Though equity investments have inherent risks, in 2020-21 when debt investments are expected to earn less, its equity returns may not offer a cushion to EPFO, potentially impacting the rate of interest for millions of its subscribers.

The problem also highlights its choice of some ETFs that are yielding very //low// returns — a potential ethical concern for a pension fund that manages statutory retirement savings for millions of low-wage workers.

A board member of EPFO, who declined to be named, said, “Investments to achieve goals of the government have their shortcomings. The retirement fund body needs to realize that there is a difference between educated investors investing by choice, and uninformed workers’ money getting invested by default through avoidable ETFs.”

EPFO’s investment in CPSE and Bharat ETFs as investment vehicles of a pension fund has been in the spotlight as they are seen as thematic investments with stocks of very few state-run companies. They were launched to help the government raise money from the market, and their performance too is often linked to government decisions.

EPFO started investments via ETFs in equity on 5 August 2015 and as of 31 March 2020, its total equity exposure was Rs 1.05 trillion. Of this, it redeemed Rs.2,686 crore in 2018, leaving it with a total exposure of 1.03 trillion.

In March, EPFO had announced an 8.5% payout for 2019-20 financial year, but it is yet to be credited to subscribers as a formal approval from the finance ministry is awaited.

EPFO is looking at a tough 2020-21, with a sizable amount of EPF withdrawals prompted by the pandemic and job losses, said the board member cited above, adding, “We expect the investments to be well thought through.”

“Debt investments like 10-year government bond yields are at least 1.2 percentage points less than a year back, and equity could have helped the body stand on better ground”.

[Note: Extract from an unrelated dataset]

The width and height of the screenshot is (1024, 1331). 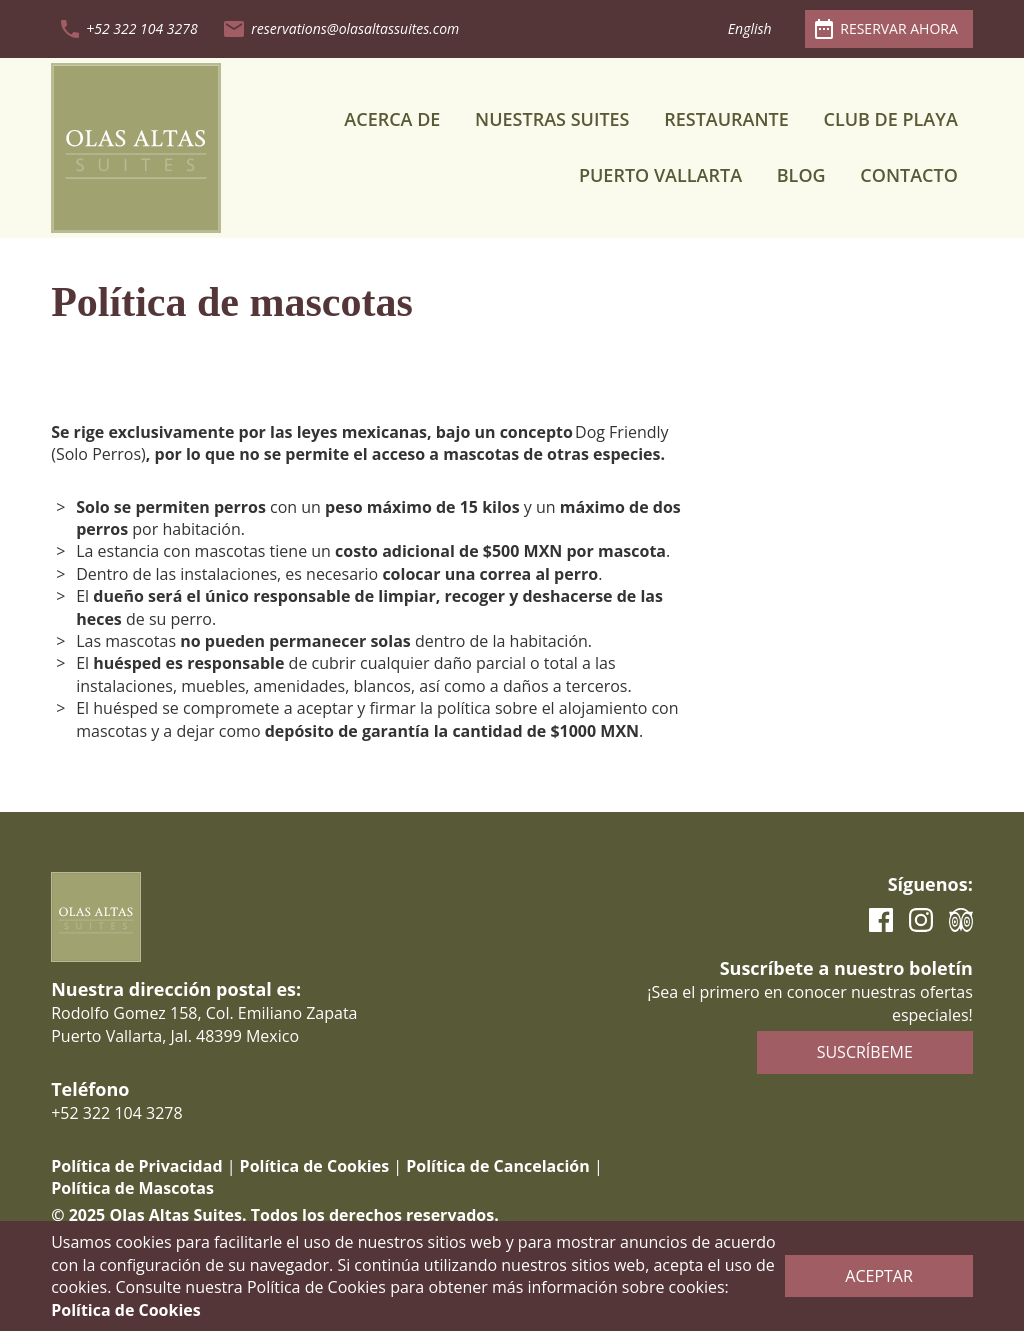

“ETF as a concept and investment vehicle is not bad for a pension fund like EPFO. But this Nifty 50 centricity needs to change. Maybe, they should broad-base it and look at Nifty 100 and Nifty 500 indices for diversification, and a fair representation of the economy,” said Shyam Sekhar, a financial planner and founder ithought, a financial consulting and advisory firm.

“CPSE ETF or Bharat 22 ETF may not be good vehicles for a pension fund for the way it is managed. There is a structural problem in them, and it was not thought through enough to create value for its shareholders while achieving some disinvestment targets,” added Sekhar.